Petersen fuchtelt mit der Hand vor seinem Kopf, als könne er die wirren Gedanken wie Fliegen verjagen.

Jannis ist groß geworden. Manchmal sieht Petersen ihn vor sich, wie der Lütte auf seinem Schoß sitzt und ihn mit seinen Zahnlücken anlacht. Oder auf dem Beifahrersitz ihres alten Kombis, während die Bürsten der Waschanlage über das Auto herfallen, wenn sie samstags zur Tankstelle fuhren. Er hat seinem Sohn noch nie das Tapezieren gezeigt.

»Frank?«

»Ja?«

»Ok, bist noch dran. Dachte schon, du hättest aufgelegt.«

»Nein.«

»Wie geht es dir denn?«

Meint Britta die Frage ernst, will sie eine ehrliche Antwort? Es ist nicht seine Art drum herumzureden. »Ich möchte, dass ihr nach Hause kommt.«

Rauschen, ein Knacken. Er stellt sich Britta vor. Sie sitzt auf dem kleinen Telefonbänkchen im Flur ihrer Eltern, den Hörer in der linken Hand, mit der rechten spielt sie an der gekringelten Schnur. Brittas Rücken ist rund, das Haar ein wenig zerzaust vom Tag. Ihre langen braunen Haare, sie wehen im Wind, dahinter der Atlantik, die Wellen wischen auf den Strand und nehmen die Fußabdrücke mit. Britta streckt die Arme zum Himmel, ihre Augen leuchten. Sein erster Urlaub mit ihr am Meer, sie waren Anfang zwanzig. Der gelbe Fünfzig-Franc-Schein mit der Sonnenblume – zu schön zum Ausgeben.

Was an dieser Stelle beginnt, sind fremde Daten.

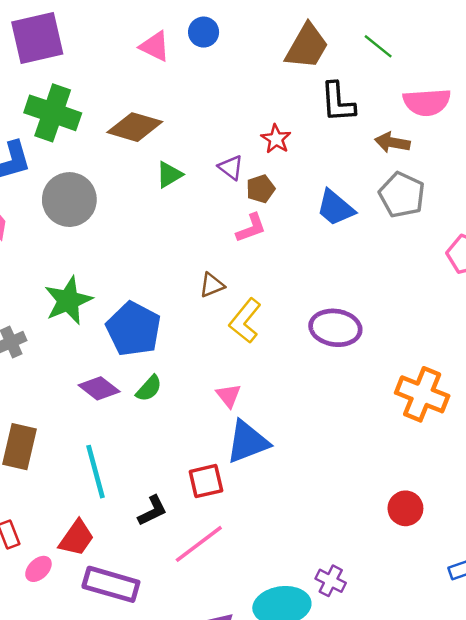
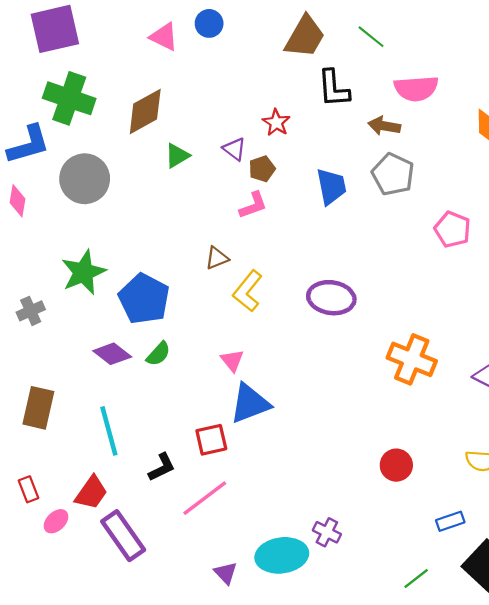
brown diamond: (135, 127) -> (145, 112), turned -45
blue trapezoid: (335, 208) -> (331, 186), turned -141
purple rectangle: (111, 584) -> (123, 536), turned 39

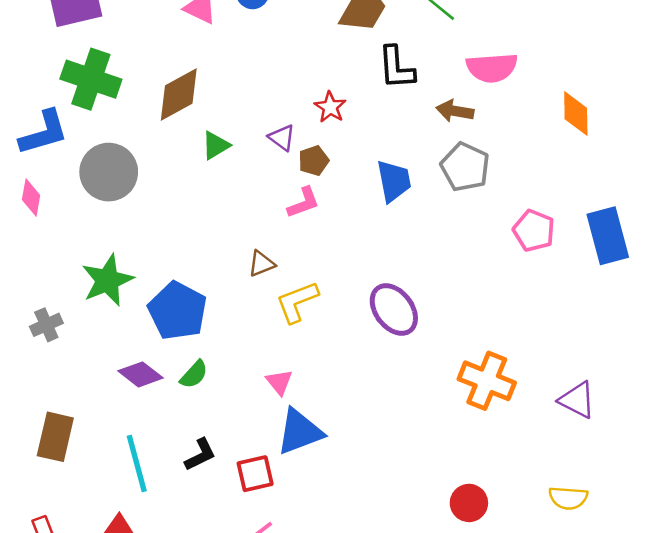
yellow L-shape: (248, 291) -> (297, 302), turned 30
purple ellipse: (331, 298) -> (394, 310), turned 45
black L-shape: (162, 467) -> (200, 455), moved

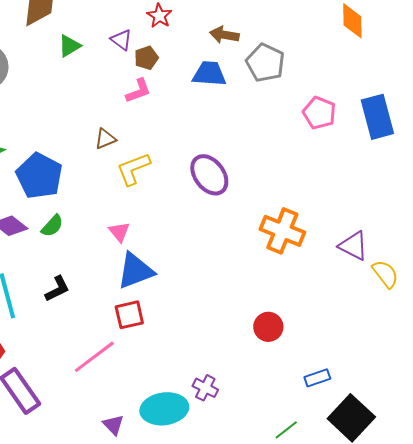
brown arrow: (455, 111) -> (224, 35), moved
blue trapezoid: (394, 181) -> (209, 74), turned -75
red square: (255, 474) -> (129, 315), moved
yellow semicircle: (568, 498) -> (385, 274), moved, turned -132

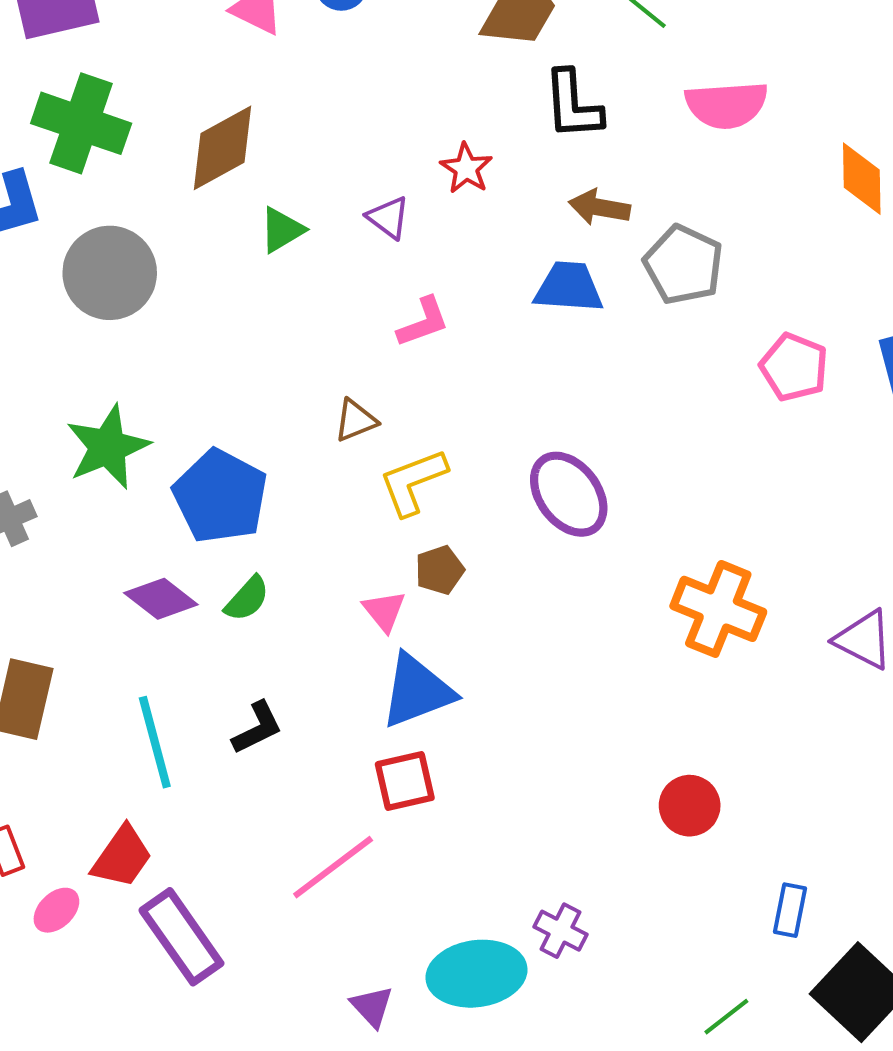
brown pentagon: (146, 58) -> (440, 570), moved
blue rectangle: (317, 378) -> (790, 910), turned -60

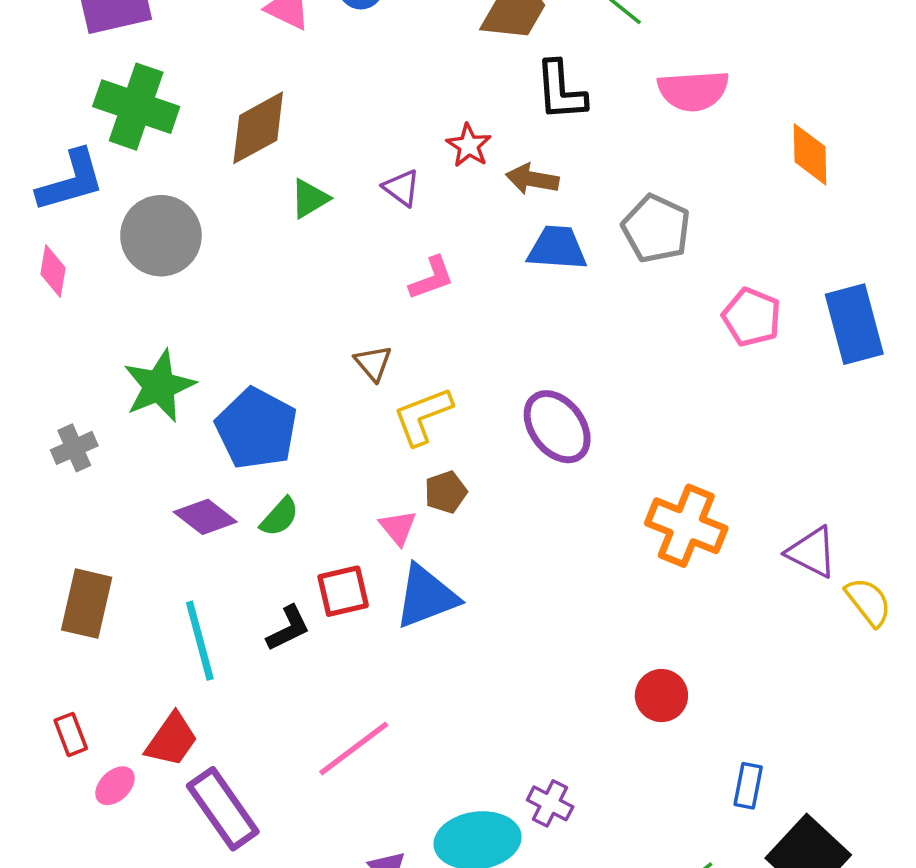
brown arrow: (599, 207) -> (532, 179), moved
brown triangle: (356, 420) -> (373, 363), turned -48
red square: (405, 781) -> (343, 591), moved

»Gib uns Zeit, Frank. So geht es nicht weiter.«

»Ja«, sagt er im Affekt.

»Wollte mich nur kurz melden.«

Als er wieder in der Küche steht, ist das Rührei verbrannt. Er schmeißt es in den Müll. Die Pfanne gleich mit. Und das trockene Brot wollte er ohnehin nicht.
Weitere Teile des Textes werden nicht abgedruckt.